As Democrats squabble over the details, moderates Kyrsten Sinema of Arizona and Joe Manchin of West Virginia are demanding a major scaleback of the current $3.5 trillion proposal, which most Democratic senators support.

Manchin wants to reduce the price tag by more than half, from $3.5 to as little as $1.5 trillion. What’s more, as the New York Times first reported last month, Manchin, who chairs the Committee on Energy and Natural Resources and has close financial ties to the fossil fuel industry, will play a key role in rewriting the climate-resilience elements of the proposal. From the Times:

The most powerful climate mechanism in the budget bill—and the one that Mr. Manchin intends to reshape—is a $150 billion program designed to replace most of the nation’s coal- and gas-fired power plants with wind, solar and nuclear power over the next decade. Known as the Clean Electricity Performance Program, it would pay utilities to ratchet up the amount of power they produce from zero-emissions sources, and fine those that don’t. 

“It’s bullshit that Sen. Manchin, who is so clearly tied to the energy industry and in the pocket of corporate executives, is drafting climate legislation,” says Ellen Sciales, communications director for the Sunrise Movement, a progressive climate advocacy group. “He’s received thousands of dollars from lobbyists and Republican oil and gas executives.” 

The Clean Electricity Performance Program, says Jamal Raad, executive director of the nonprofit Evergreen Action, is crucial for transitioning America’s power grid to renewables, an immensely complicated task needed to achieve Biden’s goal of 100 percent clean electricity generation by 2035. “The program would create nearly 8 million jobs, and inject $1 trillion into the economy,” Raad says.

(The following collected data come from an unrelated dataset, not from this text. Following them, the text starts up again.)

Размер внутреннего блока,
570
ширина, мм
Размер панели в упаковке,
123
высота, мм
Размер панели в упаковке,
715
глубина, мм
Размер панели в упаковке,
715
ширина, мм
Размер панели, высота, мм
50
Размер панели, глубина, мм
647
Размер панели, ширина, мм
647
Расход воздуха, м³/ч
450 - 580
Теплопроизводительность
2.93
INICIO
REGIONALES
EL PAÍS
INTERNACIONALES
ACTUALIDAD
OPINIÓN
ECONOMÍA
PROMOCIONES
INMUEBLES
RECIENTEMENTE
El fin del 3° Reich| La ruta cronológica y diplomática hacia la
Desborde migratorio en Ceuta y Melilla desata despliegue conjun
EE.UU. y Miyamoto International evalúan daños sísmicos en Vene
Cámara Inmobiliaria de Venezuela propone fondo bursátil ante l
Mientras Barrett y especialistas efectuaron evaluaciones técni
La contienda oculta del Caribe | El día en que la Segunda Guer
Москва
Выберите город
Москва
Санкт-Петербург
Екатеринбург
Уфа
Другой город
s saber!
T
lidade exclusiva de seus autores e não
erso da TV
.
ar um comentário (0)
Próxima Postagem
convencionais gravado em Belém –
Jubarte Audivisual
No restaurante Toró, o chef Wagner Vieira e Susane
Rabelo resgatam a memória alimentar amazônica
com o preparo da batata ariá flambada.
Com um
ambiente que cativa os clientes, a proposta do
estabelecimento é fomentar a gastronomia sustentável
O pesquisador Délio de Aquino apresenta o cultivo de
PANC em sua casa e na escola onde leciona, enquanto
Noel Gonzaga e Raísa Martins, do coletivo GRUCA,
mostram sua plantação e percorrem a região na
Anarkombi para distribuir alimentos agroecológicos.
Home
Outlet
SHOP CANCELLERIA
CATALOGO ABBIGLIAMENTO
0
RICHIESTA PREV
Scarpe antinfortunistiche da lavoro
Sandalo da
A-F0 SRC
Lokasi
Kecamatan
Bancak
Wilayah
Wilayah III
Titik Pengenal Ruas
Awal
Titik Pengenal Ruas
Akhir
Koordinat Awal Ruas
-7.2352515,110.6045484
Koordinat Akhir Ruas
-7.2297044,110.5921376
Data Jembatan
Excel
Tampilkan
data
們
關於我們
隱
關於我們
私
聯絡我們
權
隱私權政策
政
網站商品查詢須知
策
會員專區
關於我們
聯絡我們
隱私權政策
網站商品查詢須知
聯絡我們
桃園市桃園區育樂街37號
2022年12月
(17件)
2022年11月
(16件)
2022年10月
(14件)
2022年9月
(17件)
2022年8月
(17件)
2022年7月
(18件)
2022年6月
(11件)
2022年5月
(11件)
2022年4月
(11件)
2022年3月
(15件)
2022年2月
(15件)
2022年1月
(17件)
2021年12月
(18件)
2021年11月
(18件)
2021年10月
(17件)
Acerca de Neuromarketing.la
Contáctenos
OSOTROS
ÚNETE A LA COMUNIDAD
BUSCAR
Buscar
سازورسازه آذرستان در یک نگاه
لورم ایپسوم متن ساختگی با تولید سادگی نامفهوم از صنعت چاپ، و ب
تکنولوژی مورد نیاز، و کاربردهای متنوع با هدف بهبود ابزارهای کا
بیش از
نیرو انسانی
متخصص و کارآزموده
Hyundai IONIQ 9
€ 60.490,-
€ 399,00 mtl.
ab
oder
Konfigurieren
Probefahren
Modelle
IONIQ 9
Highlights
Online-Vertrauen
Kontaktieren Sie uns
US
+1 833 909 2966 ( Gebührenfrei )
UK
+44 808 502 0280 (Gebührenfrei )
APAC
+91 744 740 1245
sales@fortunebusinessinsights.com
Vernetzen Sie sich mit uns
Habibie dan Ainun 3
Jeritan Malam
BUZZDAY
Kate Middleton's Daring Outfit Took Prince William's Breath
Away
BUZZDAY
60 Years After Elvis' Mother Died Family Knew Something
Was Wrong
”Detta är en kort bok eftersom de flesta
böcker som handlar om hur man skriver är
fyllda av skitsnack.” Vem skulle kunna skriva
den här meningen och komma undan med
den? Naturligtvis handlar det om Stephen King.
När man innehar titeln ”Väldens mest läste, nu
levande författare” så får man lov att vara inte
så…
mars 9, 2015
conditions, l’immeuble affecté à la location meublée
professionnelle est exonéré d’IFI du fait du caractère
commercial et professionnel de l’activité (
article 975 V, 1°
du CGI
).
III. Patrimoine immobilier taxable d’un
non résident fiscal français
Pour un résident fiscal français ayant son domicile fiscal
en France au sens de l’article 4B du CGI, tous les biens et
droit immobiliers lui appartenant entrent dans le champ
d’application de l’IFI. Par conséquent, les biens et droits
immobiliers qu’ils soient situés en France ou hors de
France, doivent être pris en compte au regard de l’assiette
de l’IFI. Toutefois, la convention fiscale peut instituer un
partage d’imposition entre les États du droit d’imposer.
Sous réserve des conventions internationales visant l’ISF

Biden has urged Democrats to find a budget compromise, but protracted gridlock has raised alarms over the fate of climate spending. Environmental advocates fear that substantial reductions to the proposed investments in climate efforts and infrastructure will render the nation’s climate ambitions toothless at a pivotal moment. “We’re definitely concerned because the fact is that the $3.5 trillion number is already a compromise,” Sciales tells me. “Anyone who lived through this summer of fatal heatwaves and ‘once in a generation’ storms that took people’s lives and homes knows that this is the bare minimum.”

Sinema, meanwhile, has demanded that at least $100 billion in climate funds be stripped from the budget bill. “It is cruel and unfathomable to us that she’s demanding severe cuts to life saving climate legislation considering she represents a state that has lost the lives of over 500 people to the climate crisis since 2020,” Sciales says. “Sen. Sinema is clearly out of touch with her constituents and in the pocket of corporate executives.”

Sunrise Movement and Evergreen Action co-hosted a press conference last week with Sens. Ron Wyden, Ed Markey, Chris Van Hollen, and Tina Smith to rally support for keeping climate spending intact. “Here’s the deal: Climate cannot and will not be cut,” Markey said.

“We’re all here with a clear message,” echoed Van Hollen. 

Despite such proclamations, neither Manchin and Sinema nor any Republican senators have shown signs of budging on their unwillingness to support anything close to the current budget proposal. Melinda Pierce, legislative director at the Sierra Club, expresses some optimism, though. “It would be folly to think that climate programs won’t take a hit in a scenario where we trim down a $3.5 trillion bill to somewhere around $2 trillion,” Pierce says. But she adds that climate is a priority for the White House, congressional leaders, and progressives and moderates in the House, so “I fully expect that the end product from these tortured negotiations will be strong on climate.”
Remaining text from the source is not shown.